** Opening Data shown block **

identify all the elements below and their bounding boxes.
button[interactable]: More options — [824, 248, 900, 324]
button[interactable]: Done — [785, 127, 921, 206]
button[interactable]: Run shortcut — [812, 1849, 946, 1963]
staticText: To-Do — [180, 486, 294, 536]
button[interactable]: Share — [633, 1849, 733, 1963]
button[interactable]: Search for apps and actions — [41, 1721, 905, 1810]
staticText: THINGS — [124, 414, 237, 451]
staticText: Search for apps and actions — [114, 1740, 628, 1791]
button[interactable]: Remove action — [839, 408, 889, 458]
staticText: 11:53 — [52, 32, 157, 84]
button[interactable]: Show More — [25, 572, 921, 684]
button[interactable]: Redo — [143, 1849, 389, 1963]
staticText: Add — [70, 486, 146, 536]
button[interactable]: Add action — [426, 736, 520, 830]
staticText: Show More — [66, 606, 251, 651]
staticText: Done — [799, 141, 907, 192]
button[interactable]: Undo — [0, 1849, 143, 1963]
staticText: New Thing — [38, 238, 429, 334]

** Closing Data shown block **

With no additions or omissions, transcribe every record.

**Task output:**
identify all the elements below and their bounding boxes.
button[interactable]: More options — [824, 248, 900, 324]
button[interactable]: Done — [785, 127, 921, 206]
button[interactable]: Run shortcut — [812, 1849, 946, 1963]
staticText: To-Do — [180, 486, 294, 536]
button[interactable]: Share — [633, 1849, 733, 1963]
button[interactable]: Search for apps and actions — [41, 1721, 905, 1810]
staticText: THINGS — [124, 414, 237, 451]
staticText: Search for apps and actions — [114, 1740, 628, 1791]
button[interactable]: Remove action — [839, 408, 889, 458]
staticText: 11:53 — [52, 32, 157, 84]
button[interactable]: Show More — [25, 572, 921, 684]
button[interactable]: Redo — [143, 1849, 389, 1963]
staticText: Add — [70, 486, 146, 536]
button[interactable]: Add action — [426, 736, 520, 830]
staticText: Show More — [66, 606, 251, 651]
staticText: Done — [799, 141, 907, 192]
button[interactable]: Undo — [0, 1849, 143, 1963]
staticText: New Thing — [38, 238, 429, 334]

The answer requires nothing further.